We can write the forward propagation formula in the above figure, using f as the activation function of the hidden unit, g as the activation function of the output unit, in order to simplify the problem, do not use the offset, nor use the threshold in the unit, a circle represents only one Neurons, taking St as an example:

among them:

In the case of backpropagation, we can't use the original layer-by-layer backpropagation method to update the parameters, because the data has different entry order when used, and each time step shares the parameters. We need to consider the update of the individual time steps. Information on the entire sequence. We call this the way of BP through time, but the real essential mechanism is only two, parameter sharing and loop structure.

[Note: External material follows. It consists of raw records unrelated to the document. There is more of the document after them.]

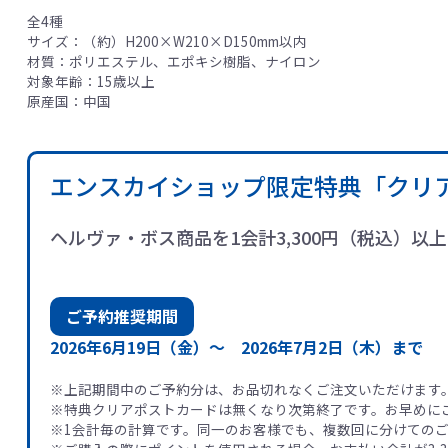
全4種
サイズ：（約）H200×W210×D150mm以内
材質：ポリエステル、エポキシ樹脂、ナイロン
対象年齢：15歳以上
原産国：中国
エンスカイショップ限定特典「クリ
ヘルヴァ・ボス商品を1会計3,300円（税込）
ご予約推奨期間
2026年6月19日（金）～
2026年7月2日（木）まで
※上記期間中のご予約分は、お品切れなくご注文いただけます
※特典クリアポストカードは無くなり次第終了です。お早めに
※1会計毎の計算です。同一のお客様でも、複数回に分けての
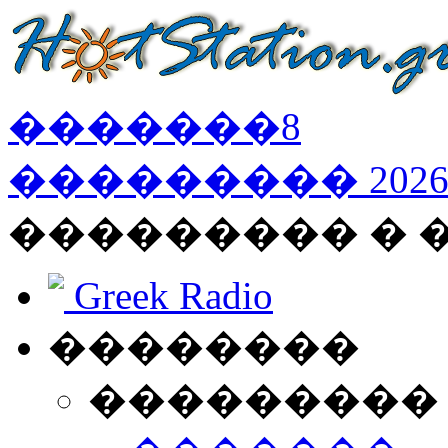
�������
8
���������
202
��������� �
Greek Radio
��������
���������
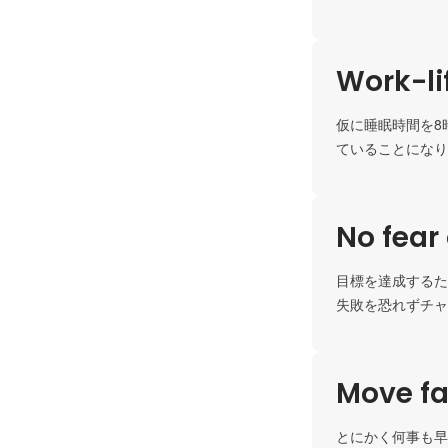
Work-li
仮に睡眠時間を8
ていることになり
No fear 
目標を達成するた
失敗を恐れずチャ
Move fa
とにかく何事も早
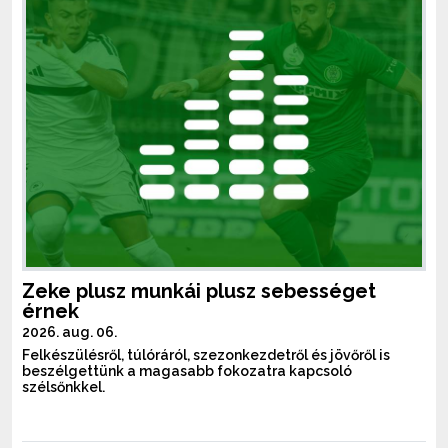
Zeke plusz munkái plusz sebességet
érnek
2026. aug. 06.
Felkészülésről, túlóráról, szezonkezdetről és jövőről is
beszélgettünk a magasabb fokozatra kapcsoló
szélsőnkkel.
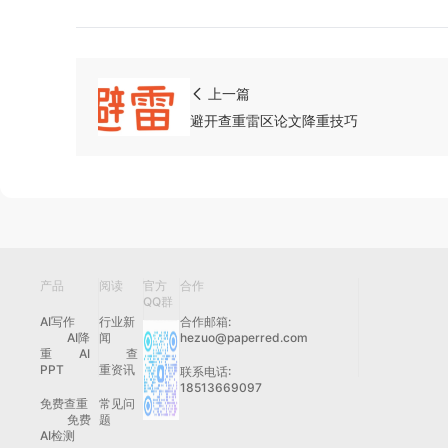
上一篇
避开查重雷区论文降重技巧
产品
阅读
官方
合作
QQ群
AI写作
行业新
合作邮箱:
AI降
闻
hezuo@paperred.com
重
AI
查
PPT
重资讯
联系电话:
18513669097
免费查重
常见问
免费
题
AI检测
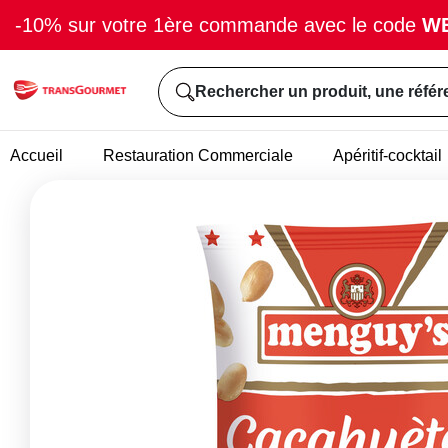
-10% sur votre 1ère commande avec le code
W
Rechercher un produit, une référ
Accueil
Restauration Commerciale
Apéritif-cocktail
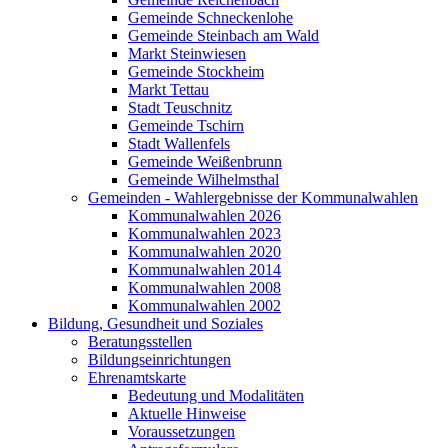
Gemeinde Schneckenlohe
Gemeinde Steinbach am Wald
Markt Steinwiesen
Gemeinde Stockheim
Markt Tettau
Stadt Teuschnitz
Gemeinde Tschirn
Stadt Wallenfels
Gemeinde Weißenbrunn
Gemeinde Wilhelmsthal
Gemeinden - Wahlergebnisse der Kommunalwahlen
Kommunalwahlen 2026
Kommunalwahlen 2023
Kommunalwahlen 2020
Kommunalwahlen 2014
Kommunalwahlen 2008
Kommunalwahlen 2002
Bildung, Gesundheit und Soziales
Beratungsstellen
Bildungseinrichtungen
Ehrenamtskarte
Bedeutung und Modalitäten
Aktuelle Hinweise
Voraussetzungen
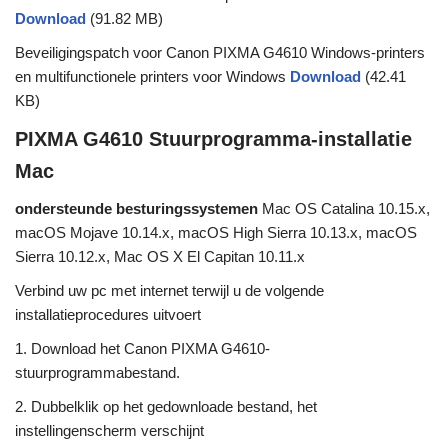
Download
(91.82 MB)
Beveiligingspatch voor Canon PIXMA G4610 Windows-printers
en multifunctionele printers voor Windows
Download
(42.41
KB)
PIXMA G4610 Stuurprogramma-installatie
Mac
ondersteunde besturingssystemen
Mac OS Catalina 10.15.x,
macOS Mojave 10.14.x, macOS High Sierra 10.13.x, macOS
Sierra 10.12.x, Mac OS X El Capitan 10.11.x
Verbind uw pc met internet terwijl u de volgende
installatieprocedures uitvoert
1. Download het Canon PIXMA G4610-
stuurprogrammabestand.
2. Dubbelklik op het gedownloade bestand, het
instellingenscherm verschijnt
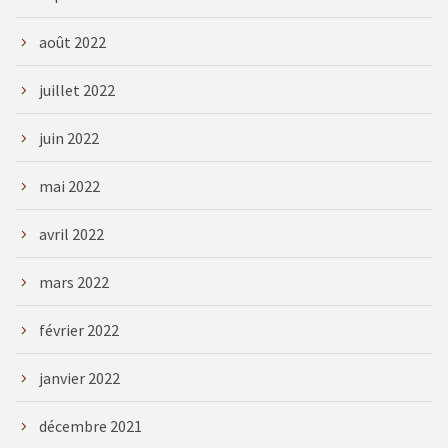
août 2022
juillet 2022
juin 2022
mai 2022
avril 2022
mars 2022
février 2022
janvier 2022
décembre 2021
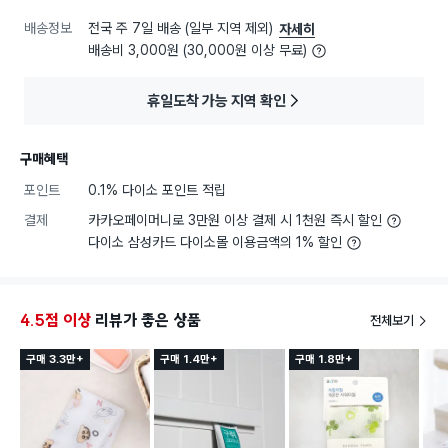
배송정보
전국 주 7일 배송 (일부 지역 제외)
자세히
배송비 3,000원 (30,000원 이상 무료)
휴일도착 가능 지역 확인
구매혜택
포인트
0.1% 다이소 포인트 적립
결제
카카오페이머니로 3만원 이상 결제 시 1천원 즉시 할인
다이소 삼성카드 다이소몰 이용금액의 1% 할인
4.5점 이상
리뷰가 좋은 상품
전체보기
구매 3.3만+
구매 1.4만+
구매 1.8만+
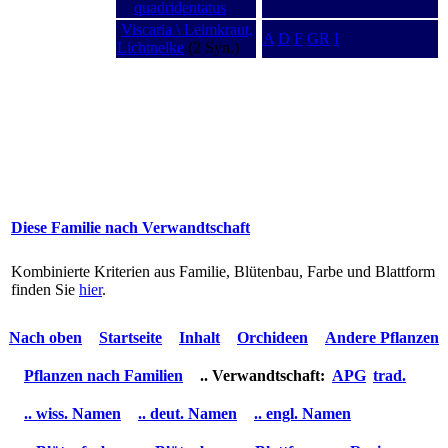
quadridentatus
Viscaria \ Leimkraut,
A
D
F
GR
I
Lichtnelke
(2 Syn.)
Diese Familie nach Verwandtschaft
Kombinierte Kriterien aus Familie, Blütenbau, Farbe und Blattform
finden Sie
hier
.
Nach oben
Startseite
Inhalt
Orchideen
Andere Pflanzen
Pflanzen nach Familien
.. Verwandtschaft:
APG
trad.
.. wiss. Namen
.. deut. Namen
.. engl. Namen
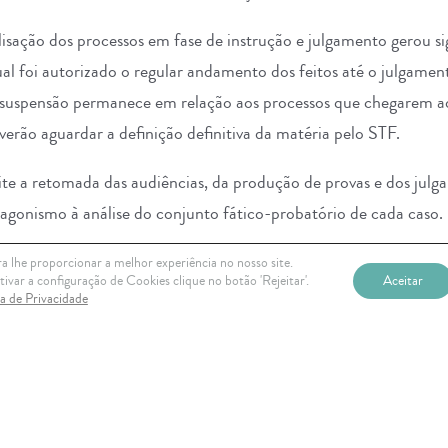
lisação dos processos em fase de instrução e julgamento gerou si
al foi autorizado o regular andamento dos feitos até o julgamen
 suspensão permanece em relação aos processos que chegarem ao
verão aguardar a definição definitiva da matéria pelo STF.
ite a retomada das audiências, da produção de provas e dos julg
tagonismo à análise do conjunto fático-probatório de cada caso.
a definição sobre a licitude ou ilicitude da pejotização, mas a
a lhe proporcionar a melhor experiência no nosso site.
ivar a configuração de Cookies clique no botão 'Rejeitar'.
Aceitar
nto o STF não fixa a tese vinculante sobre o tema.
ca de Privacidade
nte, especialmente porque reforça a importância da prova produzi
ção jurídica discutida, elemento que poderá ser determinante para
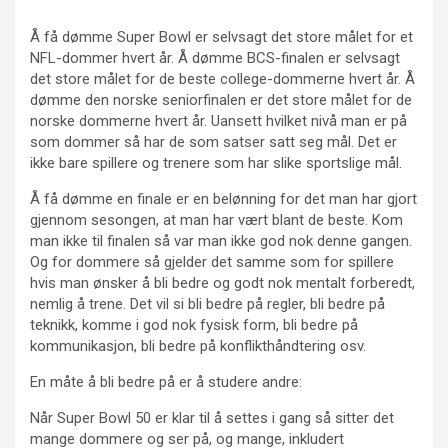
Å få dømme Super Bowl er selvsagt det store målet for et
NFL-dommer hvert år. Å dømme BCS-finalen er selvsagt
det store målet for de beste college-dommerne hvert år. Å
dømme den norske seniorfinalen er det store målet for de
norske dommerne hvert år. Uansett hvilket nivå man er på
som dommer så har de som satser satt seg mål. Det er
ikke bare spillere og trenere som har slike sportslige mål.
Å få dømme en finale er en belønning for det man har gjort
gjennom sesongen, at man har vært blant de beste. Kom
man ikke til finalen så var man ikke god nok denne gangen.
Og for dommere så gjelder det samme som for spillere
hvis man ønsker å bli bedre og godt nok mentalt forberedt,
nemlig å trene. Det vil si bli bedre på regler, bli bedre på
teknikk, komme i god nok fysisk form, bli bedre på
kommunikasjon, bli bedre på konflikthåndtering osv.
En måte å bli bedre på er å studere andre:
Når Super Bowl 50 er klar til å settes i gang så sitter det
mange dommere og ser på, og mange, inkludert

To understand this is not difficult, we only need to consider matrix multiplication, when the parameters are not shared, from the formal point of view, matrix parameter updates do not interfere with each other, we can easily update each parameter, but if Parameter sharing, then the elements of the matrix need to be bound together to update, the update of the gradient becomes the sum of the gradients of the regions shared by the parameters. Because the area shared by the parameters is shared along time, summation also needs to follow time. (in the same parameter sharingCNNIn the back propagation, the sum is in accordance with the space)

For the update of the parameter V, we must consider the parameter sharing at different time steps. We can write the forward propagation as a matrix form:

There are:

On this basis, we perform the same forward propagation operation on the parameter U:

We will find that the variable St of the current time step will contain the variable St-1 of the previous step. At this time, we choose to evaluate the gradient of U or W. We cannot ignore the variable of the previous step because the variable of the previous step also contains the parameter. U and W, then when we update U, we need to recursively expand the previous time step:

because:

In the same way, we update the parameters of W, which is the same structure:

We can clearly see that the weight sharing mechanism makes us need to sum each time step gradient, the loop structure makes us need to recursively process the gradient, according to our expansion, each

Will produce one or more W, such as:

As our chain grows longer, the entire chain appears to be multiplied by W, which is what the loop structure brings.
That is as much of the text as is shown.